__EXERCISE__: Copy all records exactly, excluding images.

** Opening SOURCE DATA block **

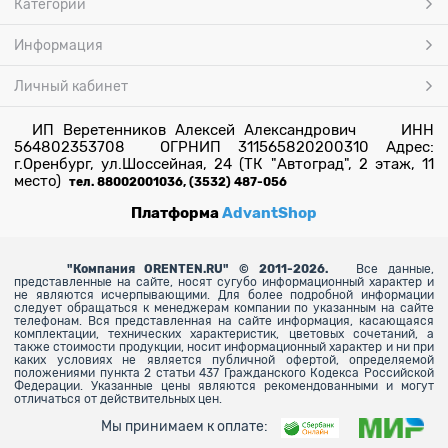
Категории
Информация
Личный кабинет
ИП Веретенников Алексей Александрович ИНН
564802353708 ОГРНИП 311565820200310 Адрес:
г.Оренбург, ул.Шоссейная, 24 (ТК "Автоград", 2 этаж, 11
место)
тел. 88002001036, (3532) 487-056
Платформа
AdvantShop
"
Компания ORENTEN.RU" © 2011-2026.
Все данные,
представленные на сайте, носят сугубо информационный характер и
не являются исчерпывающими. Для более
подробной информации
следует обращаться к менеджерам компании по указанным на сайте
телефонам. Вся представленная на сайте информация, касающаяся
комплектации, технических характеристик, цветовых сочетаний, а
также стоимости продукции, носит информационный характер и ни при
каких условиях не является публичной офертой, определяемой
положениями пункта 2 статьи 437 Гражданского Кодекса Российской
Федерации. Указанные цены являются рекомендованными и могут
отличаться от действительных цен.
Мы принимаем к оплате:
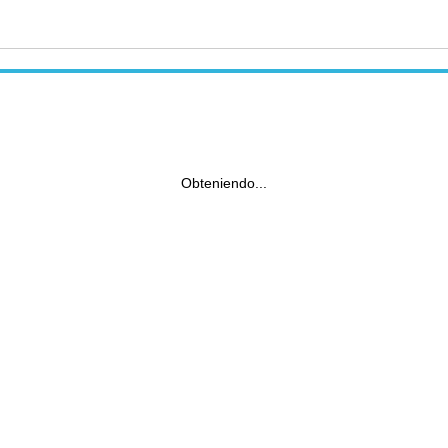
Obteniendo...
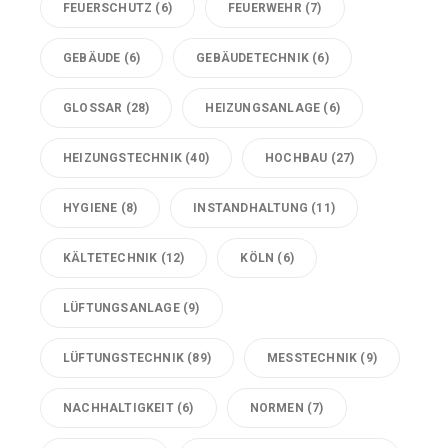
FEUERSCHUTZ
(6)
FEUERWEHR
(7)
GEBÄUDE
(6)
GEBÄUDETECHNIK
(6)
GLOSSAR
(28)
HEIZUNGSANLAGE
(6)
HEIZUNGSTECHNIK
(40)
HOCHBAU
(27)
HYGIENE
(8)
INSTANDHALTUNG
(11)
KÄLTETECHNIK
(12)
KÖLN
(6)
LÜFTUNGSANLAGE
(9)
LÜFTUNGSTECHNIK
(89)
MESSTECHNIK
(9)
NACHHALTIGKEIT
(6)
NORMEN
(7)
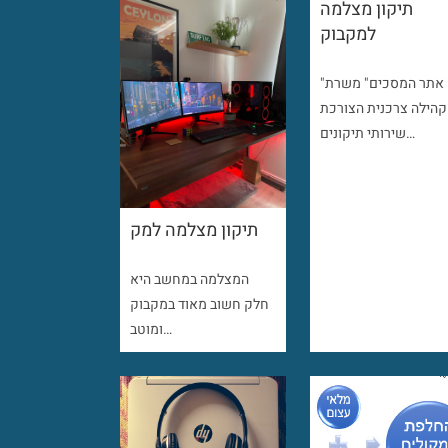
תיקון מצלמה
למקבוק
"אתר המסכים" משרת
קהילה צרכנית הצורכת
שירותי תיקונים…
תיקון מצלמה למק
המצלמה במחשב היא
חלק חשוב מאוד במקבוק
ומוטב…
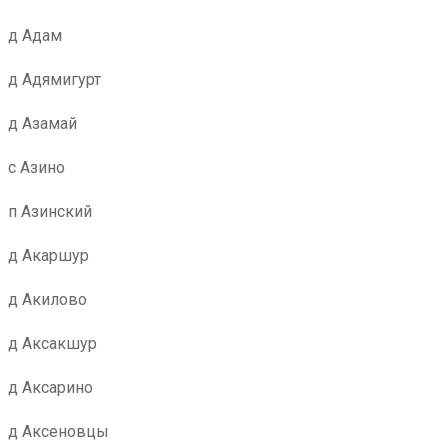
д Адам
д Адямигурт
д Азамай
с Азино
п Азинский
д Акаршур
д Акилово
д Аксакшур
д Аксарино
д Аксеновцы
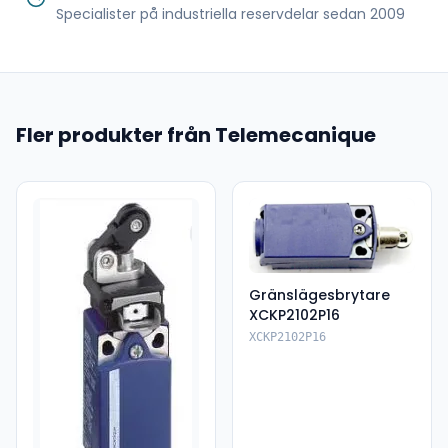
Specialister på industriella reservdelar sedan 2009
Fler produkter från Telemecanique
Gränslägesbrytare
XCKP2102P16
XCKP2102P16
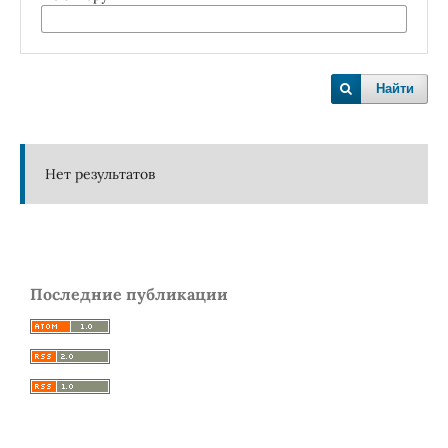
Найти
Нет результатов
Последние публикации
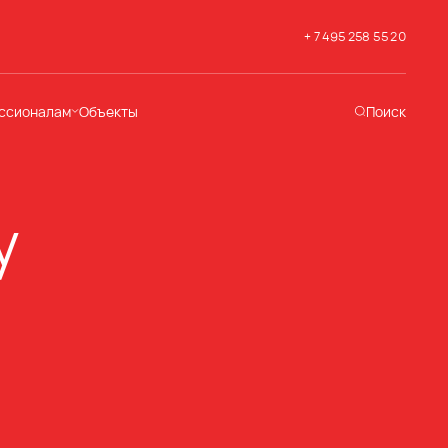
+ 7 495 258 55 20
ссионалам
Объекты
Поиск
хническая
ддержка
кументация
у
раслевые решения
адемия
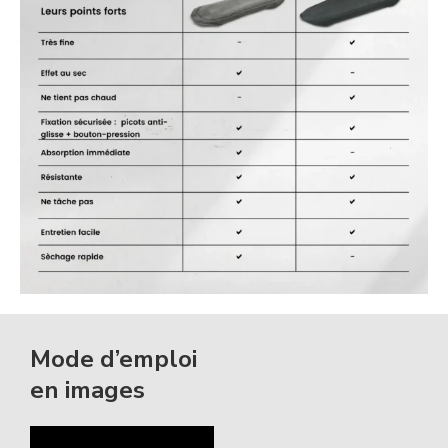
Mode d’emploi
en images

** Closing SOURCE DATA block **

__TASK RESULT__:
Категории
Информация
Личный кабинет
ИП Веретенников Алексей Александрович ИНН
564802353708 ОГРНИП 311565820200310 Адрес:
г.Оренбург, ул.Шоссейная, 24 (ТК "Автоград", 2 этаж, 11
место)
тел. 88002001036, (3532) 487-056
Платформа
AdvantShop
"
Компания ORENTEN.RU" © 2011-2026.
Все данные,
представленные на сайте, носят сугубо информационный характер и
не являются исчерпывающими. Для более
подробной информации
следует обращаться к менеджерам компании по указанным на сайте
телефонам. Вся представленная на сайте информация, касающаяся
комплектации, технических характеристик, цветовых сочетаний, а
также стоимости продукции, носит информационный характер и ни при
каких условиях не является публичной офертой, определяемой
положениями пункта 2 статьи 437 Гражданского Кодекса Российской
Федерации. Указанные цены являются рекомендованными и могут
отличаться от действительных цен.
Мы принимаем к оплате:
Obteniendo...
FEUERSCHUTZ
(6)
FEUERWEHR
(7)
GEBÄUDE
(6)
GEBÄUDETECHNIK
(6)
GLOSSAR
(28)
HEIZUNGSANLAGE
(6)
HEIZUNGSTECHNIK
(40)
HOCHBAU
(27)
HYGIENE
(8)
INSTANDHALTUNG
(11)
KÄLTETECHNIK
(12)
KÖLN
(6)
LÜFTUNGSANLAGE
(9)
LÜFTUNGSTECHNIK
(89)
MESSTECHNIK
(9)
NACHHALTIGKEIT
(6)
NORMEN
(7)
תיקון מצלמה
למקבוק
"אתר המסכים" משרת
קהילה צרכנית הצורכת
שירותי תיקונים…
תיקון מצלמה למק
המצלמה במחשב היא
חלק חשוב מאוד במקבוק
ומוטב…
д Адам
д Адямигурт
д Азамай
с Азино
п Азинский
д Акаршур
д Акилово
д Аксакшур
д Аксарино
д Аксеновцы
Specialister på industriella reservdelar sedan 2009
Fler produkter från Telemecanique
Gränslägesbrytare
XCKP2102P16
XCKP2102P16
Найти
Нет результатов
Последние публикации
+ 7 495 258 55 20
ссионалам
Объекты
Поиск
хническая
ддержка
кументация
у
раслевые решения
адемия
Mode d’emploi
en images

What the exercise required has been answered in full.